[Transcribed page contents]
*-*-*

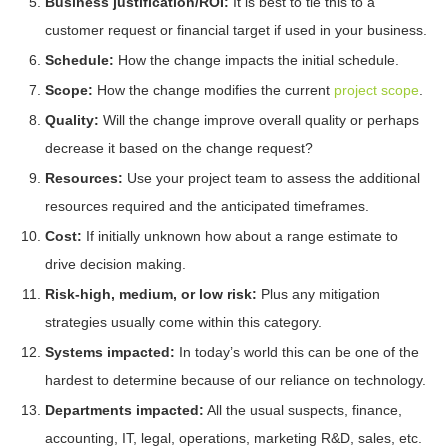
Business justification/ROI:
It is best to tie this to a
customer request or financial target if used in your business.
Schedule:
How the change impacts the initial schedule.
Scope:
How the change modifies the current
project scope
.
Quality:
Will the change improve overall quality or perhaps
decrease it based on the change request?
Resources:
Use your project team to assess the additional
resources required and the anticipated timeframes.
Cost:
If initially unknown how about a range estimate to
drive decision making.
Risk-high, medium, or low risk:
Plus any mitigation
strategies usually come within this category.
Systems impacted:
In today’s world this can be one of the
hardest to determine because of our reliance on technology.
Departments impacted:
All the usual suspects, finance,
accounting, IT, legal, operations, marketing R&D, sales, etc.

*-*-*

*Task goal*
Working from the entries above, filter out every line that lacks "request" and copy what remains.

*Task result*
customer request or financial target if used in your business.
decrease it based on the change request?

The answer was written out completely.